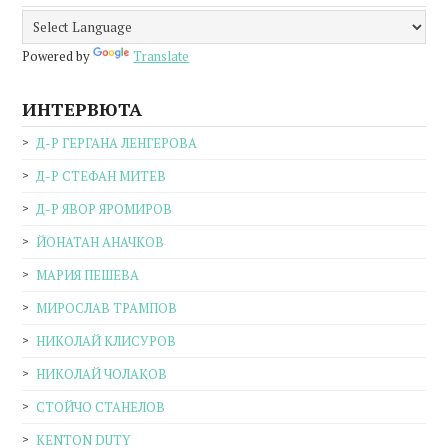
Powered by
Translate
ИНТЕРВЮТА
Д-Р ГЕРГАНА ЛЕНГЕРОВА
Д-Р СТЕФАН МИТЕВ
Д-Р ЯВОР ЯРОМИРОВ
ЙОНАТАН АНАЧКОВ
МАРИЯ ПЕШЕВА
МИРОСЛАВ ТРАМПОВ
НИКОЛАЙ КЛИСУРОВ
НИКОЛАЙ ЧОЛАКОВ
СТОЙЧО СТАНЕЛОВ
KENTON DUTY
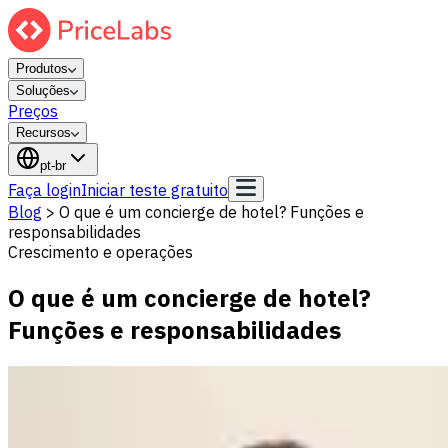
Produtos
Soluções
Preços
Recursos
pt-br
Faça login
Iniciar teste gratuito
Blog
>
O que é um concierge de hotel? Funções e
responsabilidades
Crescimento e operações
O que é um concierge de hotel?
Funções e responsabilidades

→ BRIEF: No line before the one containing "Crescimento e operações" belongs in the answer; give again exactly that line and all lines after it through the end of the data.

→ SOLUTION TO THIS PROBLEM:
Crescimento e operações
O que é um concierge de hotel?
Funções e responsabilidades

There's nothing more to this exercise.